I am new to Rust and I read "Rust Programming Language", and in the "Error Handling" section there is a "case study" describing a program for reading data from a CSV file using the csv and rustc-serialize libraries (using getopts to parse the arguments).
The author writes a search function that goes through the lines of the csv file using the csv::Reader object and collects those records whose field "city" matches the specified value in the vector and returns it. I used a slightly different approach than the author, but this should not affect my question. My (working) function looks like this:
extern crate csv; extern crate rustc_serialize; use std::path::Path; use std::fs::File; fn search<P>(data_path: P, city: &str) -> Vec<DataRow> where P: AsRef<Path> { let file = File::open(data_path).expect("Opening file failed!"); let mut reader = csv::Reader::from_reader(file).has_headers(true); reader.decode() .map(|row| row.expect("Failed decoding row")) .filter(|row: &DataRow| row.city == city) .collect() }
where the type of DataRow is just a record,
#[derive(Debug, RustcDecodable)] struct DataRow { country: String, city: String, accent_city: String, region: String, population: Option<u64>, latitude: Option<f64>, longitude: Option<f64> }
Now the author poses, as a terrible "exercise for the reader," the problem of changing this function to return an iterator instead of a vector (excluding the call to collect ). My question is: how can this be done at all, and what are the most concise and idiomatic ways to do this?
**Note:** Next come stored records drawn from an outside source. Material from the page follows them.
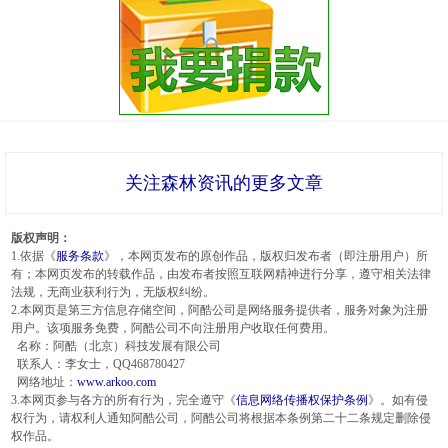
关注森林资讯的更多文章
版权声明：
1.依据《
服务条款
》，本网页发布的原创作品，版权归发布者（即注册用户）所
有；本网页发布的转载作品，由发布者按照互联网精神进行分享，遵守相关法律
法规，无商业获利行为，无版权纠纷。
2.本网页是第三方信息存储空间，阿酷公司是网络服务提供者，服务对象为注册
用户。该项服务免费，阿酷公司不向注册用户收取任何费用。
名称：阿酷（北京）科技发展有限公司
联系人：李女士，QQ468780427
网络地址：
www.arkoo.com
3.本网页参与各方的所有行为，完全遵守《
信息网络传播权保护条例
》。如有侵
权行为，请权利人通知阿酷公司，阿酷公司将根据本条例第二十二条规定删除侵
权作品。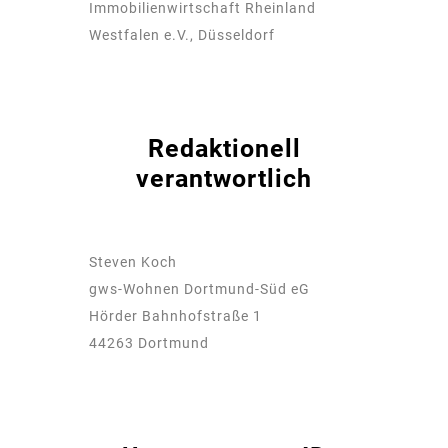
Immobilienwirtschaft Rheinland
Westfalen e.V., Düsseldorf
Redaktionell
verantwortlich
Steven Koch
gws-Wohnen Dortmund-Süd eG
Hörder Bahnhofstraße 1
44263 Dortmund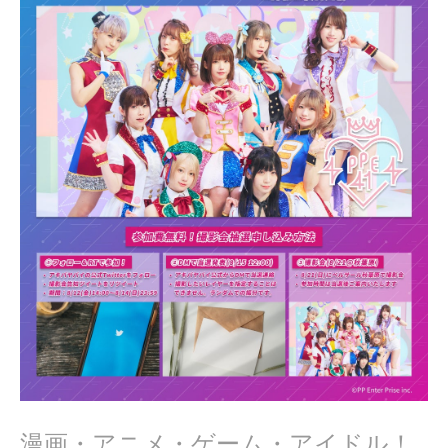
0
2
2
漫画・アニメ・ゲーム・アイドル！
A simple attempt, which seems to me to get the correct type signature, is
fn search_iter<'a,P>(data_path: P, city: &'a str) -> Box<Iterator<Item=DataRow> + 'a> where P: AsRef<Path> { let file = File::open(data_path).expect("Opening file failed!"); let mut reader = csv::Reader::from_reader(file).has_headers(true); Box::new(reader.decode() .map(|row| row.expect("Failed decoding row")) .filter(|row: &DataRow| row.city == city)) }
I am returning a tag object of type Box<Iterator<Item=DataRow> + 'a> so as not to expose the Filter type internally and where the lifetime of 'a is entered to avoid the need to create a local city clone. But this cannot be compiled because the reader does not live long enough; it is allocated on the stack and therefore freed when the function returns.
I suppose this means that the reader must be allocated on the heap (i.e. in the box) from the very beginning or somehow moved from the stack before the function completes. If I returned the closure, this is exactly the problem that would be solved by closing move . But I do not know how to do something like this when I do not return a function. I tried to determine the type of user iterator containing the necessary data, but I could not get it to work, and it was more ugly and more inventive (do not do too much of this code, I only include it in showing the general direction of my attempts):
fn search_iter<'a,P>(data_path: P, city: &'a str) -> Box<Iterator<Item=DataRow> + 'a> where P: AsRef<Path> { struct ResultIter<'a> { reader: csv::Reader<File>, wrapped_iterator: Option<Box<Iterator<Item=DataRow> + 'a>> } impl<'a> Iterator for ResultIter<'a> { type Item = DataRow; fn next(&mut self) -> Option<DataRow> { self.wrapped_iterator.unwrap().next() } } let file = File::open(data_path).expect("Opening file failed!"); // Incrementally initialise let mut result_iter = ResultIter { reader: csv::Reader::from_reader(file).has_headers(true), wrapped_iterator: None // Uninitialised }; result_iter.wrapped_iterator = Some(Box::new(result_iter.reader .decode() .map(|row| row.expect("Failed decoding row")) .filter(|&row: &DataRow| row.city == city))); Box::new(result_iter) }
This question , apparently, concerns the same problem, but the author of the answer solves it by making the corresponding data static , which I do not think is an alternative for this question.
I am using Rust 1.10.0, the current stable version from the Arch Linux rust package.